Light Perl Help Neeed... Please

M

madhadder

Hello All

I have inherated a perl script that checks cisco devices by telneting
to them
and running commands who's output is captured and emailed out. The
problem
I have is that if for whatever reason a device is not reachable the
script dies instead
of continuing with the rest of the devices in the list, and me being a
total Perl novice
I cant figure it out and have given up after 3 days of trying..

What I would like for the script to do is to add a line to the Log file
stating that xxxx
device was not accessable, and to continue with the rest of the
devices. Is this possible?
Below is a sample of the Orig. Unmodified script that does the
checking. It currently works
100%, unless the the device isn't reachable..

Example:

foreach $device(@devlistsslo) {

open (logfile,">>temp/ssl.log");
print logfile "==== $device
============================================\n";

chomp($device);
$prompt=uc($device).">";
$session=telnet->new (Timeout => 20,
Prompt => "/$prompt/");

$session->open($device);
$session->waitfor('/Password:\s/') || die;
$session->print($enablepwd2);
$session->waitfor('/>/') || die;
@output=$session->cmd($cmd12);
print logfile "";
print logfile "";
print logfile "@output ";
close logfile;

# Close session
$session->print("quit");
$session->close;


Thanks
 
U

usenet

I have inherated a perl script...

Your predecesor didn't bother to include any exception handling. Damian
Conway would be shocked! (but not really)

I presume you are using the Net::Telnet module. You can see the docs
for this module at:
http://search.cpan.org/~jrogers/Net-Telnet-3.02/lib/Net/Telnet.pm

Of particular interest to you is the section that reads:

A bit more reading shows that you can pass a value to the telnet object
constructor to override this behavoir; for example:

$session=telnet->new (Timeout => 20,
errmode => 'return',
Prompt => "/$prompt/");

That should get you started... but you may want to have a closer look
at what little error reporting you have (namely the "|| die"
statements, which terminate the program on statement failure, but
without bothering to report the error, which is $session->errmsg). I
presume you are also doing this processing in a loop - you should break
out of the loop iteration (with a next() statement) when an error is
encountered (so your script doesn't blindly continue trying to do
operations against a broken telnet connection). But you didn't show
enough code context for me to ofer a specific recommendation.

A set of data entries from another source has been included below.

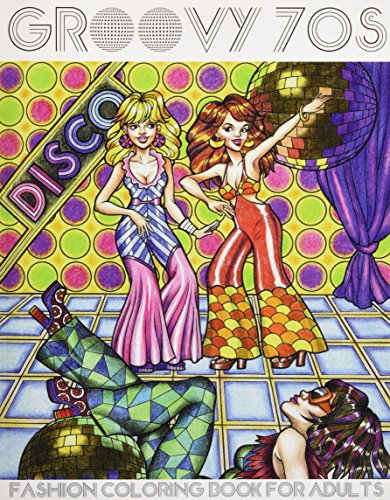 Locate an element on the screen. disco ball is located at coordinates (327, 120). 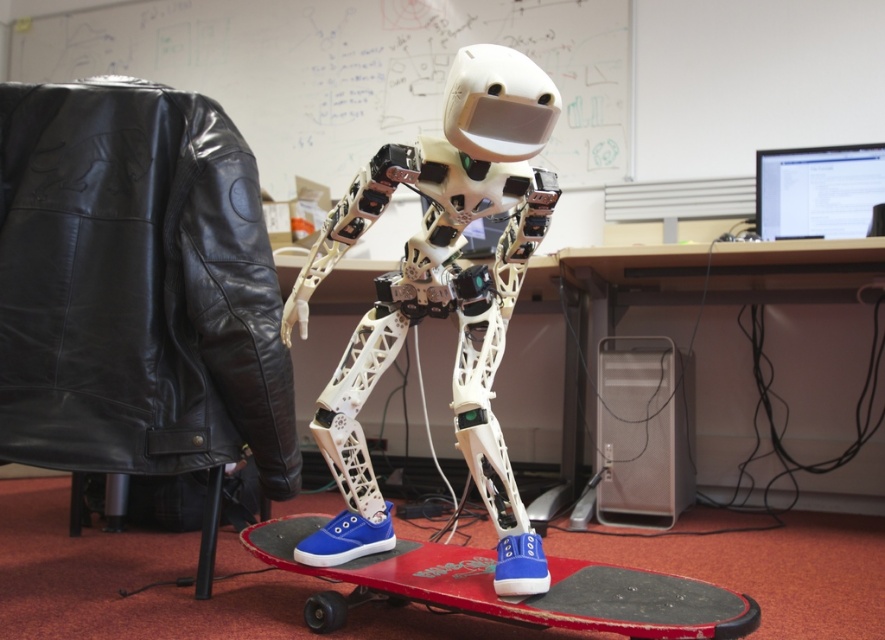 Question: From the image, what is the correct spatial relationship of black leather jacket at left in relation to white matte robot at center?

Choices:
 (A) right
 (B) left

Answer: (B)

Question: Is black leather jacket at left closer to the viewer compared to red plastic skateboard at center?

Choices:
 (A) yes
 (B) no

Answer: (B)

Question: Considering the real-world distances, which object is farthest from the red plastic skateboard at center?

Choices:
 (A) white matte robot at center
 (B) black leather jacket at left

Answer: (B)

Question: Which point appears farthest from the camera in this image?

Choices:
 (A) click(495, 497)
 (B) click(82, 380)

Answer: (B)

Question: Estimate the real-world distances between objects in this image. Which object is farther from the black leather jacket at left?

Choices:
 (A) red plastic skateboard at center
 (B) white matte robot at center

Answer: (A)

Question: Is black leather jacket at left above red plastic skateboard at center?

Choices:
 (A) no
 (B) yes

Answer: (B) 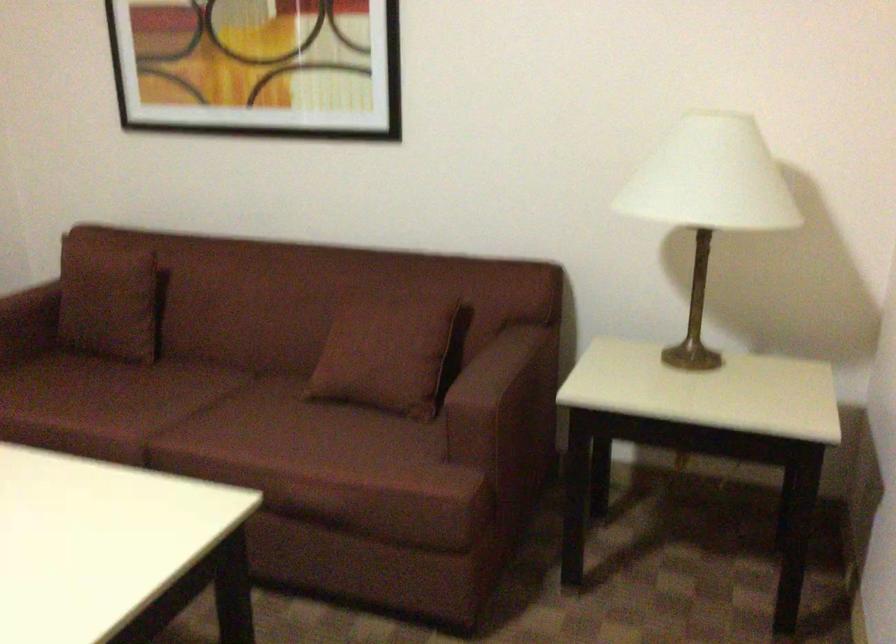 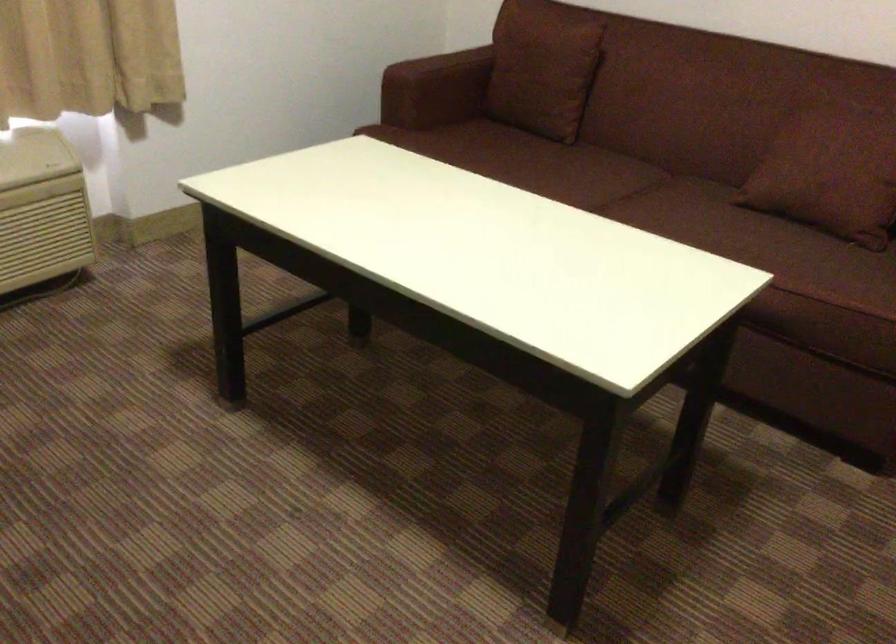 In the second image, find the point that corresponds to pixel 106 297 in the first image.

(543, 69) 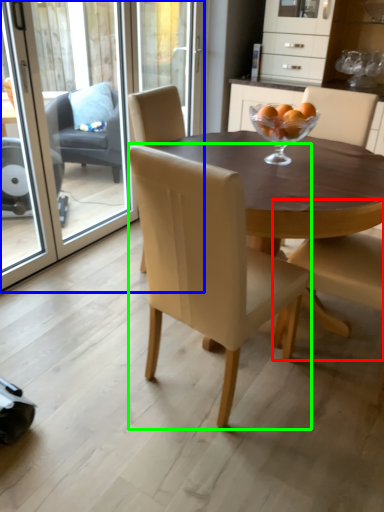 Question: Which is farther away from chair (highlighted by a red box)? screen door (highlighted by a blue box) or chair (highlighted by a green box)?

Choices:
 (A) screen door
 (B) chair

Answer: (A) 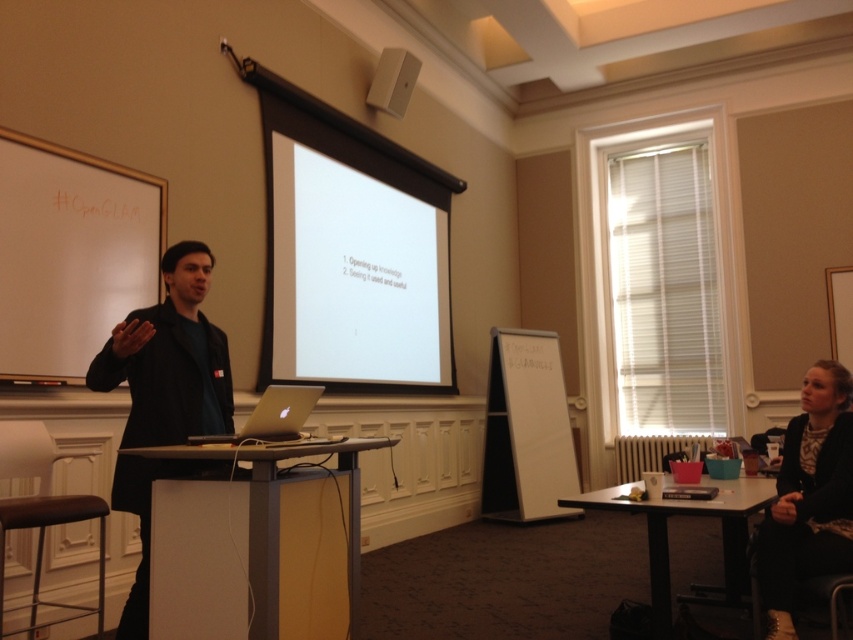 You are an attendee at the conference and you want to place your bag on the nearest surface. You see the black textured sweater at lower right and the matte plastic table at lower right. Which one is closer to you?

The matte plastic table at lower right is closer to you because the black textured sweater at lower right is to the right of it, meaning the table is positioned further away from your perspective.

You are an attendee at the presentation and want to place a notebook on the nearest surface. Which object between the black textured sweater at lower right and the matte plastic table at lower right should you choose?

The matte plastic table at lower right is behind the black textured sweater at lower right, so you should choose the black textured sweater at lower right as it is closer to you.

Good luck! If you ever become a programmer, remember this and read and
follow Damian Conway's "Perl Best Practices" (O'Reilly Books).
 
T

Tad McClellan

I have inherated a perl script


It is what I would call "crufty" code.

I would not allow it to be installed for production use
in its current shabby state.

Below is a sample of the Orig. Unmodified script that does the
checking. It currently works
100%, unless the the device isn't reachable..


Even a broken clock "works" twice a day.

You just haven't looked at your "clock" at a time where its
problems are evident.

If the logfile cannot be opened, there is not much point in
continuing with your logging program, but yours will attempt
to plow ahead anyway.

If the next version of perl introduces a new function named logfile(),
then your "working" program will stop working.

Since both of those can be fixed by changing just one line of code,
I would conclude that you inherited this from a not-so-good programmer...

foreach $device(@devlistsslo) {


Looks like "use strict" is not turned on. It should be.

The more we look, the less "quality" we see in this code. :-(

open (logfile,">>temp/ssl.log");


You should always, yes *always*, check the return value from open().

You should use UPPERCASE filehandle names (or even better, use
lexical filehandles instead).

open LOGFILE, '>>temp/ssl.log' or die "could not open the logfile: $!";
or
open my $logfile, '>>temp/ssl.log' or die "could not open the logfile: $!";


print logfile "==== $device
============================================\n";

chomp($device);


(I assume that was supposed to be one line of code, but it got
wrapped by your "newsreader".)


Do you _want_ a newline in the middle of that output?

If not, then it is too late to chomp() the newline after the
output has already been made.

$prompt=uc($device).">";


$prompt = "\U$device>"; # easier to read and understand?

print logfile "";
print logfile "";


What purpose could those 2 lines possible have?